Airin yang di lontarkan pertanyaan itu hanya dapat tersenyum simpul, seraya mengusap lembut kepala Sabrina. "Tadi mama udah ketuk tapi kamu gak jawab-jawab, mama jadi khawatir takut kamu kenapa-napa jadi mama putusin buat masuk dan kebetulan pintu kamar kamu gak terkunci."

"Maaf, tadi aku gak denger." ucap Sabrina merasa tidak enak karena sudah membuat Airin khawatir.

"Kamu gak perlu minta maaf sayang, kamu gak ngelakuin kesalahan apapun kok."

Suasana berubah menjadi hening dan canggu hingga di detik berikutnya Airin melontarkan sebuah pertanyaan yang memecahkan suasana yang tidak nyaman itu.
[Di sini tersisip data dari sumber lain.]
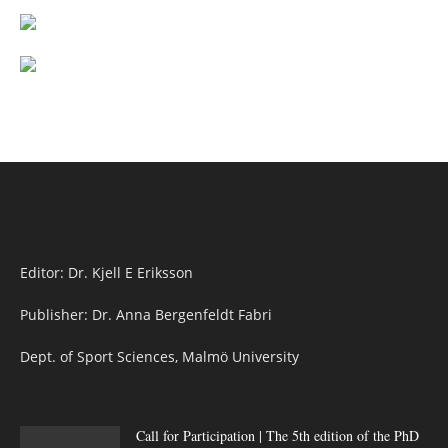
Editor: Dr. Kjell E Eriksson
Publisher: Dr. Anna Bergenfeldt Fabri
Dept. of Sport Sciences, Malmö University
Call for Participation | The 5th edition of the PhD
"Kamu gak tidur semalaman?"

"Tidur kok, cuma aku bangun lebih awal aja." balas Sabrina yang jelas berbohong dan Airin tau akan hal itu.

Airin kemudian kembali diam karena ia tau bahwa Sabrina tidak ingin membagi dan menceritakan apapun kepada dirinya.

"Oh iya, tante ada apa dateng ke kamar aku?"

"Mama cuma mau kasih tau kamu kalo Sean lagi nunggu kamu di bawah, dia bilang kalo dia hari ini harus balik ke Paris."

"Kok Sean gak nelfon aku dulu," ucap Sabrina bertanya-tanya karena tidak bisanya Sean melakukan hal itu.